Les scorpions de livres possèdent des glandes à venin dans leurs pièces buccales, mais ne tissent pas de toiles élaborées comme les araignées. Ils produisent des fils fins qui servent à protéger leurs œufs, qui se transforment en araignées adultes après quelques semaines et trois mues. De plus, ces arachnides hibernent dans ces fils, pouvant vivre jusqu’à trois ans.
Un danger inoffensif pour les humains
Les pseudoscorpions, tout comme le scorpion de livres, sont des prédateurs. Ils se cachent sous l’écorce des arbres et dans les nids d’oiseaux, guettant les collemboles, pucerons et acariens. Lorsqu’ils se retrouvent dans nos maisons, Chelifer cancroides cible aussi les punaises de lit et les puces de livres, qu’il trouve fréquemment dans les bibliothèques et les archives, d’où leur nom.
Pour capturer leurs proies, ces arachnides utilisent leur venin. Avec leurs pinces en forme de crochet, ils saisissent un puceron ou une punaise de lit et perçoivent de petites ouvertures dans leur exosquelette. À travers ces ouvertures, le scorpion de livres injecte un venin paralysant, lui permettant d’aspirer le contenu de l’insecte capturé.
Les humains, en revanche, n’ont rien à craindre des venins de ces arachnides. Les scorpions de livres sont trop petits et leurs pinces trop faibles pour percer la peau humaine.

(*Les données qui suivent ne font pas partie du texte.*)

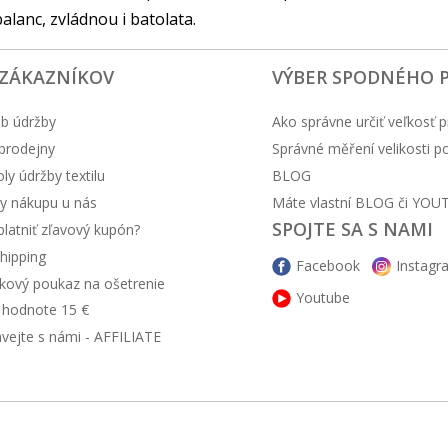
balanc, zvládnou i batolata.
 ZÁKAZNÍKOV
VÝBER SPODNÉHO 
b údržby
Ako správne určiť veľkosť p
prodejny
Správné měření velikosti 
y údržby textilu
BLOG
y nákupu u nás
Máte vlastní BLOG či YOU
SPOJTE SA S NAMI
latniť zľavový kupón?
hipping
Facebook
Instagr
kový poukaz na ošetrenie
Youtube
v hodnote 15 €
ávejte s námi - AFFILIATE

La science s’intéresse à leur venin
Ces dernières années, le venin du scorpion de livres a suscité un intérêt croissant dans le domaine scientifique, notamment pour ses potentielles applications médicales. Tim Lüddecke, à la tête du groupe de recherche Animal Venomics à l’Institut Fraunhofer de biologie moléculaire et d’écologie appliquée à Giessen, s’intéresse principalement aux serpents et araignées, mais a également examiné des scorpions de livres de Cologne avec son collègue Jonas Krämer.
« Nous avons encore beaucoup à apprendre sur les venins de ce vaste groupe de pseudoscorpions », déclare Lüddecke. Bien qu’il existe plus de 3000 espèces dans le monde, seules quelques-unes ont été étudiées. Le biologiste est convaincu que la découverte de nouvelles substances dans ces groupes d’animaux encore peu explorés est très probable.
Pour analyser une substance, il faut quelques gouttes de venin. Cependant, étant donné que les pseudoscorpions ne mesurent que quelques millimètres, leur venin est relativement rare. Pour obtenir un volume suffisant pour des analyses, les chercheurs doivent utiliser des méthodes précises et minutieuses.